Esas en las que por momentos envidio a los protagonistas. En las que valoro la libertad del Vaquilla yéndose o volviéndose de Francia con lo puesto. Sin explicaciones ni Whatsapp que
mandar al llegar a alguno de esos sitios en los que acaba sin saber muy bien por qué. El morro que el echa El Jaro para decirle a la morena de turno que si le camela darse una vuelta en el buga en ‘Navajeros’. El poder que demuestra Tere sacando a bailar al gafitas en la disco, soltando el vaso de tubo sin hielos en el que reposa un barato ron-cola en ‘Las leyes de la frontera’. El valor del Pirri buscando venganza por su colega en la segunda parte de ‘El pico’.
Me gusta ver a los que le plantan cara. A Emma Penella gritando “¡dispara Iscariote —Judas—, dispara, si tiés lo que tiés que tené” en ‘La Estanquera de Vallecas’. A Fernando Tejero devolviendo el robo de su hijo quinqui en ‘Volando voy’. Recibiendo una paliza por enseñarle a su chiquillo cómo se debe actuar. Para posteriormente caerse del pedestal dándole de hostias a su mujer. Porque en el cine quinqui no hay héroes intachables ni excelentes macarras que no caigan en alguna escena del lado contrario. Hay más grises que blancos o negros. Hay miserias. Hay una realidad de la que conseguimos desprendernos, o eso creíamos.
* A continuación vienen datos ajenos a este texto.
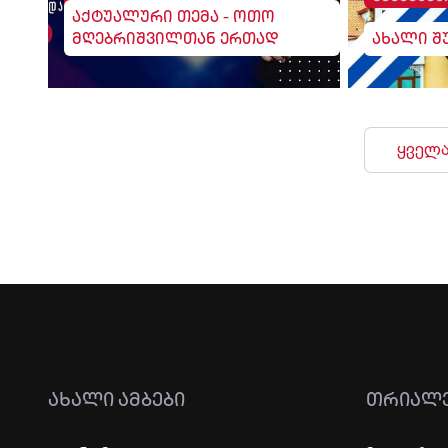
აქტუალური თემა - ოთო
მღებრიშვილთან ერთად
ახალი შ
ყველა
ᲐᲮᲐᲚᲘ ᲐᲛᲑᲔᲑᲘ
ᲗᲠᲘᲐᲚ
Ese cine quinqui me da recuerdos de una España que no he vivido. De una España que me hubiese encantado reportar, escribir, retratar; pero que hubiese detestado vivir. Porque después de esos momentos de asombro, de fascinación, viene el raciocinio. Y te da por pensar que si el quinqui y el pijo se hubiesen tomado una cerveza juntos hubiesen descubierto que la pelea era una gilipollez y nadie hubiese llegado con la cara partida a casa para dar un disgusto.
Que si se hubiesen dejado de picos, de chinas, de rayas y palos a lo mejor no acaban siendo auténticos macarras transitando por un callejón sin salida, o cuyas salidas son la cárcel o la muerte. Que si no se hubiesen dejado impresionar por imbéciles que no saben hacer la ‘o’ con un canuto, a lo mejor podrían haber llegado a tener un futuro. Que si hubiesen intentado ser alguien, no tendrían que ir por ahí diciendo que son alguien. Y a todos, a los pijos y a los quinquis, les hubiese ido mejor.

Porque por muy a chiquillada de cine quinqui que suene, no me hace gracia que haya vándalos montillanos que vayan por ahí quemando las cruces de mayo. Dándole de hostias sin motivo aparente al primero que pasaba por allí en la discoteca del pueblo. Soltando dos galletas a otro a la salida de la Feria porque se ve que les había derramado el vaso. Amedrentando a los que se atrevieron a denunciar las conductas ilícitas para que no declaren en contra de uno.
Y es que eso de los quinquis está muy bien, pero para el cine.